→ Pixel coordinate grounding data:

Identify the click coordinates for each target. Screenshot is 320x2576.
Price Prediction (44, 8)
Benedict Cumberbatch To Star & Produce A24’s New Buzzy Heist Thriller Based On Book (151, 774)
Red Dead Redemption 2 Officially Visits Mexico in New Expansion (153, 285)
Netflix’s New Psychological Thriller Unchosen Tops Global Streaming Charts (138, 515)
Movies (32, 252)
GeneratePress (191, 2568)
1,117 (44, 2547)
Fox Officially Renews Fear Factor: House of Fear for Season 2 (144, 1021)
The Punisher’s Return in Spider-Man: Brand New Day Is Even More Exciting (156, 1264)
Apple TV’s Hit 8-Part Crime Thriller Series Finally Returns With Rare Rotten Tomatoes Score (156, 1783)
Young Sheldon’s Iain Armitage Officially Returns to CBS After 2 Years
==
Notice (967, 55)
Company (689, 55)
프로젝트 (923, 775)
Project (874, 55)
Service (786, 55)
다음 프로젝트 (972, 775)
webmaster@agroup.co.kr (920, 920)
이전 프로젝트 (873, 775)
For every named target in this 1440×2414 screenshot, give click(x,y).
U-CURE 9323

→ TASK TO COMPLETE: Answer with a single number: the count of lines above that contain the string "target".

→ EXERCISE RESPONSE: 2